UK Safety professionals are urging the government to end its obsession with deregulating health and safety in the wake of the Grenfell Tower blaze.
More than 70 organisations and figures from the UK’s safety and health profession have jointly called for a political sea change in attitude towards health and safety regulation and fire risk management following the tragedy.
The collective has also pressed the government to complete its review of Part B of the Building Regulations 2010 – the regulations which cover fire safety within and around buildings in England – as a matter of urgency, and to include a focus on improved safety in the forthcoming Parliament.
The letter is signed by the Institution of Occupational Safety and Health (IOSH), Park Health & Safety, the Royal Society for the Prevention of Accidents (RoSPA) and the British Safety Council.
The Chartered Institute of Environmental Health (CIEH), Civil Engineering Contractors Association (CECA), International Institute of Risk & Safety Management (IIRSM), National Examination Board in Occupational Safety and Health (NEBOSH), Trades Union Congress (TUC) and Unite the union have also given it their backing, alongside senior health and safety professionals.
“We believe it is totally unacceptable for residents, members of the public and our emergency services to be exposed to this level of preventable risk in modern-day Britain,” the letter states.
“At this crucial time of national reflection and sorrow, we urge all politicians to re-emphasise the need for effective health and safety regulation and competent fire risk management. These are fundamental to saving lives and sustaining our communities.

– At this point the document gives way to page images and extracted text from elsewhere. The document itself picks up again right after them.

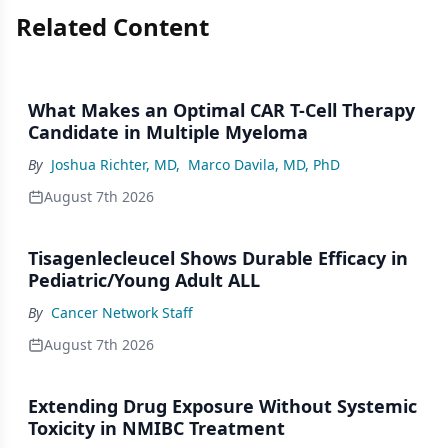
Related Content
What Makes an Optimal CAR T-Cell Therapy
Candidate in Multiple Myeloma
By
Joshua Richter, MD
,
Marco Davila, MD, PhD
August 7th 2026
Tisagenlecleucel Shows Durable Efficacy in
Pediatric/Young Adult ALL
By
Cancer Network Staff
August 7th 2026
Extending Drug Exposure Without Systemic
Toxicity in NMIBC Treatment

“We believe it is vital that this disaster marks a turning point for improved fire safety awareness and wider appreciation that good health and safety is an investment, not a cost.”
In calling on the UK government to complete its review of Part B of The Building Regulations 2010, the signatories add: “Together, we offer our organisations’ support in undertaking the review – we all have valuable links to experts in this area who can advise on best regulatory outcomes. In the meantime, we welcome the government’s commitment to act and to implement the interim findings of the forthcoming public inquiry.
“You have it in your power to remove immediately a further risk to people at work and outside of the workplace – unwise deregulation – which threatens public and worker safety.
“We, leaders in health and safety in the UK, call on you to scrap the government’s approach to health and safety deregulation and think again.”